Where does the readable text start and end relative to the rendered expressions text? The only way I can see being able to surely do this is to actually use the HTML structure and make assumptions about classes and then toss away all the text/unicode chars inside of anything with .MathJax class. Then save the raw expressions in the <script> tag as the "thing" we want to re-render into an expression in the sidebar alongside any captured plain text. But then we also have to save the correct offsets relative to the raw textContent so we can place the highlight in the correct space again.

So in this example...

"output vector, f:ℝn↦ℝmf:Rn↦Rm\mathbf{f}: \mathbb{R}^n \mapsto \mathbb{R}^m, the matrix of all first-order"

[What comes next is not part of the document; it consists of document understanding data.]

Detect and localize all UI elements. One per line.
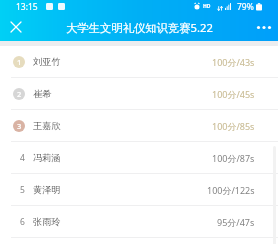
staticText: 13:15 xyxy=(16,1,38,13)
staticText: 95分/47s xyxy=(217,216,255,228)
staticText: 崔希 xyxy=(33,88,52,100)
staticText: 大学生文明礼仪知识竞赛5.22 xyxy=(66,20,213,35)
staticText: HD xyxy=(203,3,211,10)
button[interactable]: More options xyxy=(246,14,278,40)
staticText: 100分/122s xyxy=(207,184,255,196)
button[interactable]: 2 xyxy=(0,78,278,110)
staticText: 100分/43s xyxy=(212,56,255,68)
button[interactable]: 5 xyxy=(0,174,278,206)
staticText: 2 xyxy=(17,89,22,99)
staticText: 王嘉欣 xyxy=(33,120,61,132)
staticText: 100分/85s xyxy=(212,120,255,132)
staticText: 79% xyxy=(237,1,254,13)
staticText: 4 xyxy=(20,152,25,164)
button[interactable]: 4 xyxy=(0,142,278,174)
staticText: 冯莉涵 xyxy=(33,152,61,164)
staticText: 黄泽明 xyxy=(33,184,61,196)
staticText: 100分/45s xyxy=(212,88,255,100)
button[interactable]: 1 xyxy=(0,46,278,78)
button[interactable]: 3 xyxy=(0,110,278,142)
staticText: 100分/87s xyxy=(212,152,255,164)
staticText: 6 xyxy=(20,216,25,228)
staticText: 张雨玲 xyxy=(33,216,61,228)
staticText: 1 xyxy=(17,57,22,67)
staticText: 5 xyxy=(20,184,25,196)
button[interactable]: 6 xyxy=(0,206,278,238)
staticText: 刘亚竹 xyxy=(33,56,61,68)
staticText: 3 xyxy=(17,121,22,131)
button[interactable]: Close xyxy=(0,14,32,40)
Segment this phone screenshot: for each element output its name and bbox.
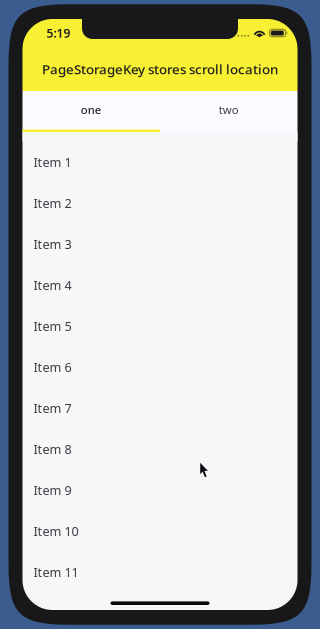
- button[interactable]: Item 1: [22, 142, 298, 182]
- staticText: Item 8: [34, 440, 72, 458]
- staticText: Item 3: [34, 235, 72, 253]
- staticText: PageStorageKey stores scroll location: [42, 60, 278, 78]
- button[interactable]: Item 8: [22, 428, 298, 470]
- staticText: Item 4: [34, 276, 72, 294]
- button[interactable]: Item 4: [22, 264, 298, 306]
- staticText: Item 6: [34, 358, 72, 376]
- staticText: Item 10: [34, 522, 78, 540]
- staticText: Item 11: [34, 563, 78, 581]
- staticText: one: [81, 102, 102, 117]
- staticText: Item 1: [34, 153, 72, 171]
- button[interactable]: Item 9: [22, 470, 298, 510]
- staticText: 5:19: [46, 25, 70, 41]
- staticText: two: [219, 102, 239, 117]
- staticText: Item 7: [34, 399, 72, 417]
- button[interactable]: Item 6: [22, 346, 298, 388]
- button[interactable]: Item 2: [22, 182, 298, 224]
- button[interactable]: Item 11: [22, 552, 298, 592]
- button[interactable]: two: [160, 91, 298, 132]
- staticText: Item 9: [34, 481, 72, 499]
- button[interactable]: Item 3: [22, 224, 298, 264]
- button[interactable]: Item 5: [22, 306, 298, 346]
- button[interactable]: Item 7: [22, 388, 298, 428]
- button[interactable]: Item 10: [22, 510, 298, 552]
- staticText: Item 2: [34, 194, 72, 212]
- button[interactable]: one: [22, 91, 160, 132]
- staticText: Item 5: [34, 317, 72, 335]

We need to throw away the part in bold for the sidebar markup, but keep it around to re-anchor so we have correct offsets counts. There may be other ways to accomplish this and we should discuss further, but what I am suggesting here is perhaps a 4th type of Anchor/Selector at least, or possibly major modifications to other similar places in our annotator.

Also, this would only work for MathJax which is specific and fragile. I'm ignoring any larger more general use cases.

LMS007 commented 3 years ago

One more small fact worth mentioning there. type="math/tex" is ignored by the browser and assumed to be just a "data block" which simply means it does not get executed as js (as far as I know). Our annotator also captures js types such as type="text/javascript" and will highlight them just the same. This means that our sidebar annotation blockquotes will always contain the text inside of a script tag if that tag is in the captured range. In the vast majority of cases, script tags are almost never in between content so this is rarely a problem, but if in fact if they are, then folks would be inadvertently capturing and quoting code that they would not otherwise see in the content.

So perhaps there are 2 classes of issues here:

  1. Don't capture script content if it is in fact js code.
  2. Have some special exceptions for data block types that we recognized such as "math/tex" that we can re-render in the sidebar. -- This also means we have to rip out the original unstyled rendered html that MathJax (or similar) produced.
nise commented 2 years ago

Are there any plans to fix this problems?

robertknight commented 2 years ago

A lot of code in potentially relevant areas has changed since the issue was filed, so it will need re-evaluating to figure out which problems still exist and make sure the steps to reproduce are still valid. Nobody has been planning to do that as far as I know.